The Couette–Poiseuille flow of couple stress fluid in the presence of Hafnium particles was studied. The viscous dissipation effects were also reported. Exponentially decreasing viscosity of base fluid was presented by the Reynolds model. Transversely acting magnetic fields contributed by hindering the bi-phase flow.
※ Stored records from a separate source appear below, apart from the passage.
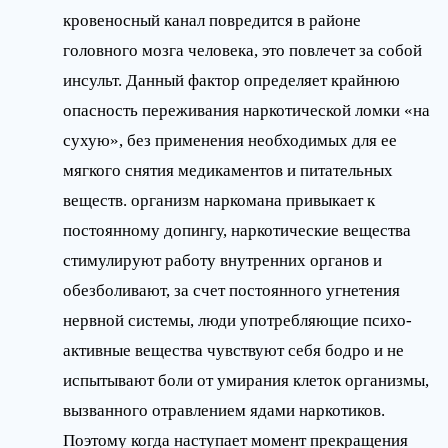
кровеносный канал повредится в районе
головного мозга человека, это повлечет за собой
инсульт. Данный фактор определяет крайнюю
опасность переживания наркотической ломки «на
сухую», без применения необходимых для ее
мягкого снятия медикаментов и питательных
веществ. организм наркомана привыкает к
постоянному допингу, наркотические вещества
стимулируют работу внутренних органов и
обезболивают, за счет постоянного угнетения
нервной системы, люди употребляющие психо-
активные вещества чувствуют себя бодро и не
испытывают боли от умирания клеток организмы,
вызванного отравлением ядами наркотиков.
Поэтому когда наступает момент прекращения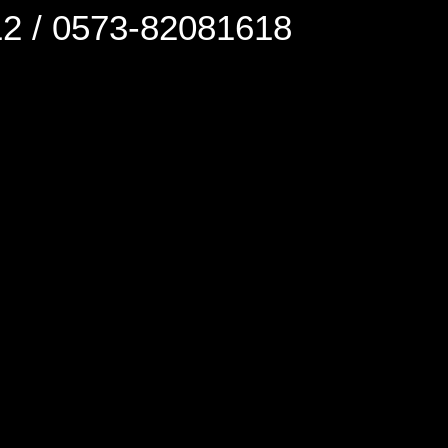
0573-82081618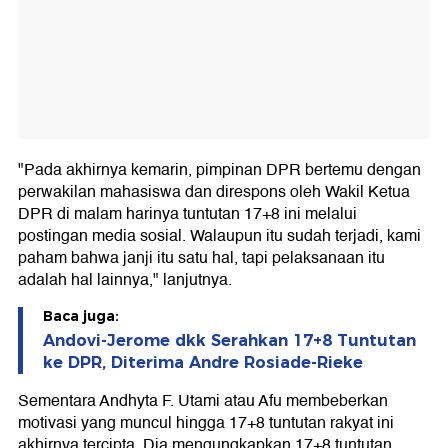
"Pada akhirnya kemarin, pimpinan DPR bertemu dengan
perwakilan mahasiswa dan direspons oleh Wakil Ketua
DPR di malam harinya tuntutan 17+8 ini melalui
postingan media sosial. Walaupun itu sudah terjadi, kami
paham bahwa janji itu satu hal, tapi pelaksanaan itu
adalah hal lainnya," lanjutnya.
Baca juga:
Andovi-Jerome dkk Serahkan 17+8 Tuntutan
ke DPR, Diterima Andre Rosiade-Rieke
Sementara Andhyta F. Utami atau Afu membeberkan
motivasi yang muncul hingga 17+8 tuntutan rakyat ini
akhirnya tercipta. Dia mengungkapkan 17+8 tuntutan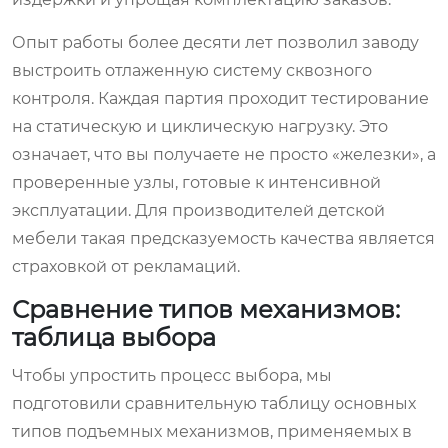
Опыт работы более десяти лет позволил заводу
выстроить отлаженную систему сквозного
контроля. Каждая партия проходит тестирование
на статическую и циклическую нагрузку. Это
означает, что вы получаете не просто «железки», а
проверенные узлы, готовые к интенсивной
эксплуатации. Для производителей детской
мебели такая предсказуемость качества является
страховкой от рекламаций.
Сравнение типов механизмов:
таблица выбора
Чтобы упростить процесс выбора, мы
подготовили сравнительную таблицу основных
типов подъемных механизмов, применяемых в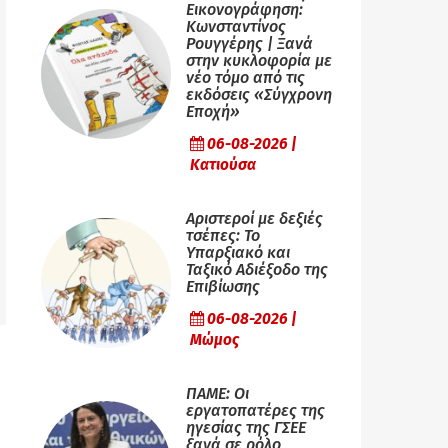
Εικονογράφηση:
Κωνσταντίνος
Ρουγγέρης | Ξανά
στην κυκλοφορία με
νέο τόμο από τις
εκδόσεις «Σύγχρονη
Εποχή»
06-08-2026 |
Κατιούσα
Αριστεροί με δεξιές
τσέπες: Το
Υπαρξιακό και
Ταξικό Αδιέξοδο της
Επιβίωσης
06-08-2026 |
Μώμος
ΠΑΜΕ: Οι
εργατοπατέρες της
ηγεσίας της ΓΣΕΕ
ξανά σε ρόλο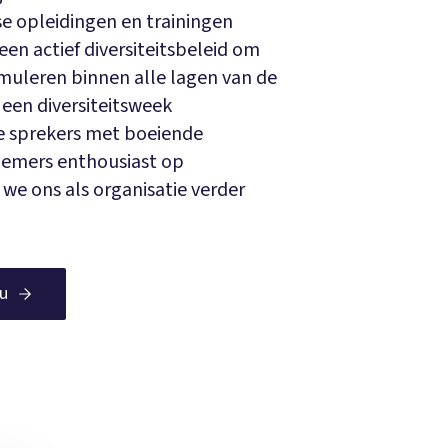
rse opleidingen en trainingen
en actief diversiteitsbeleid om
timuleren binnen alle lagen van de
een diversiteitsweek
e sprekers met boeiende
nemers enthousiast op
we ons als organisatie verder
du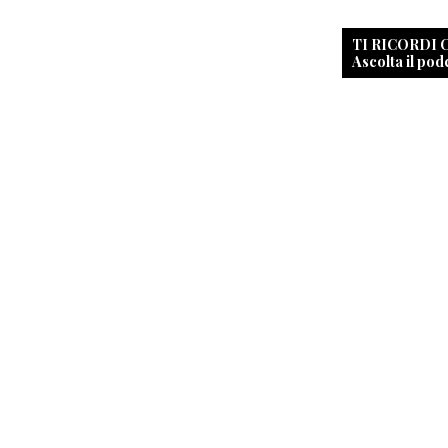
TI RICORDI
Ascolta il pod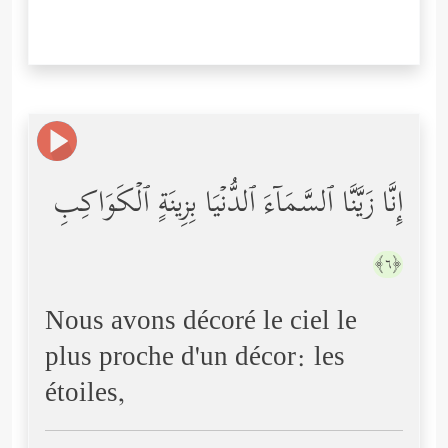
إِنَّا زَیَّنَّا ٱلسَّمَاۤءَ ٱلدُّنۡیَا بِزِینَةٍ ٱلۡكَوَاكِبِ
﴿٦﴾
Nous avons décoré le ciel le
plus proche d'un décor: les
étoiles,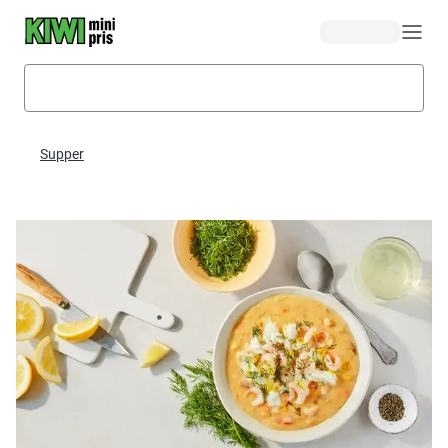
Hopp til hovedinnhold
Supper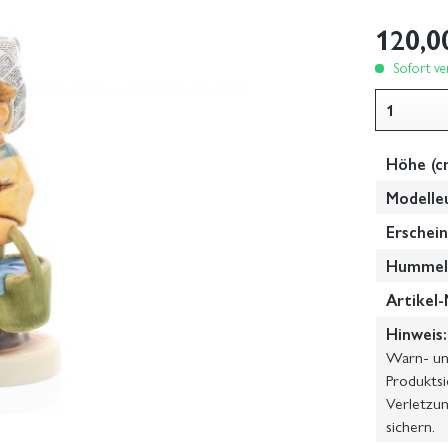
120,0
Sofort ver
Höhe (c
Modelle
Erschein
Hummel-
Artikel-
Hinweis:
Warn- und
Produktsi
Verletzun
sichern.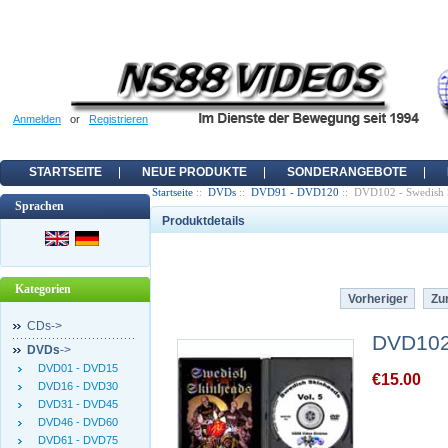
Anmelden
or
Registrieren
STARTSEITE
NEUE PRODUKTE
SONDERANGEBOTE
Startseite
::
DVDs
::
DVD91 - DVD120
:: DVD102 - Swedish 
Sprachen
Produktdetails
Kategorien
Vorheriger
Zur
CDs->
DVD102 
DVDs
->
DVD01 - DVD15
€15.00
DVD16 - DVD30
DVD31 - DVD45
DVD46 - DVD60
DVD61 - DVD75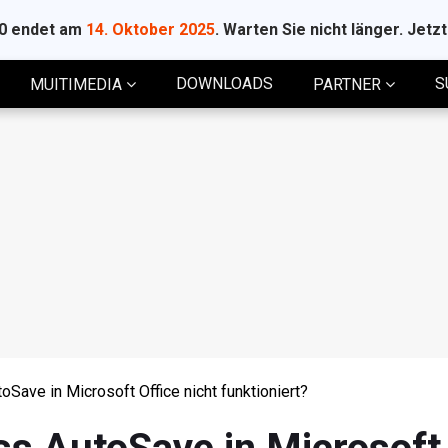
10 endet am
14. Oktober 2025
. Warten Sie nicht länger. Jetz
DOWNLOADS
S
MUITIMEDIA
PARTNER
Save in Microsoft Office nicht funktioniert?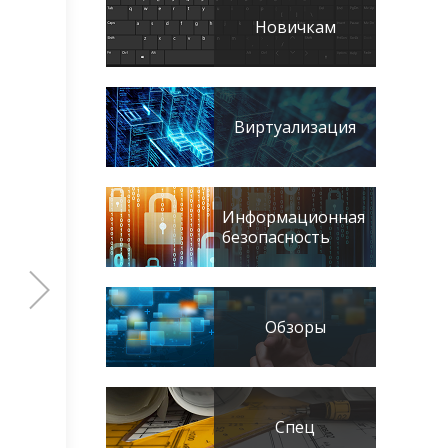
Новичкам
Виртуализация
Информационная
безопасность
Обзоры
Спец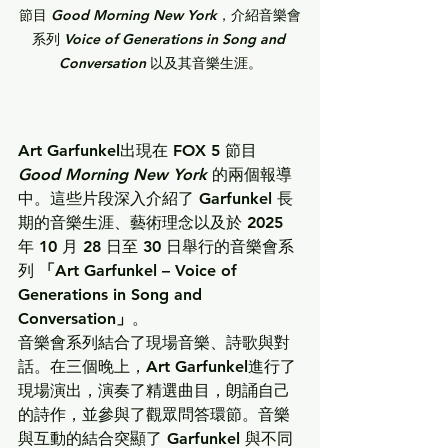
節目 
Good Morning New York
，介紹音樂會
系列 
Voice of Generations in Song and 
Conversation
 以及其音樂生涯。
Art Garfunkel
出現在 FOX 5 節目 
Good Morning New York
 的兩個報導
中。這些片段深入介紹了 Garfunkel 長
期的音樂生涯、藝術理念以及於 2025 
年 10 月 28 日至 30 日舉行的音樂會系
列 
「Art Garfunkel – Voice of 
Generations in Song and 
Conversation」
。
音樂會系列結合了現場音樂、詩歌與對
話。在三個晚上，
Art Garfunkel
進行了
現場演出，演奏了精選曲目，朗誦自己
的詩作，並參與了觀眾問答環節。音樂
與互動的結合突顯了 Garfunkel 與不同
The key findings are described as:

⮚

The flow of couple stress fluid resists for increasing values of Hartmann number.

⮚

The temperature effectively variates the viscosity of the fluid to cause the shear thinning effects.

⮚

The temperature of the flow mounts in response of higher values of Brinkman number.

⮚

Attenuation of the viscosity results to expedite the flows.

⮚

Viscosity parameter brings celerity in the velocity of bi-phase fluid due to high temperature difference.

⮚

Molecules additives of base fluid reduce the force of friction and hence in both phases the velocity is galvanized.

⮚

Due to the immense applications of multiphase flows in industrial and pharmaceutical, the proposed theoretical model is now available to vet relevant experimental investigations.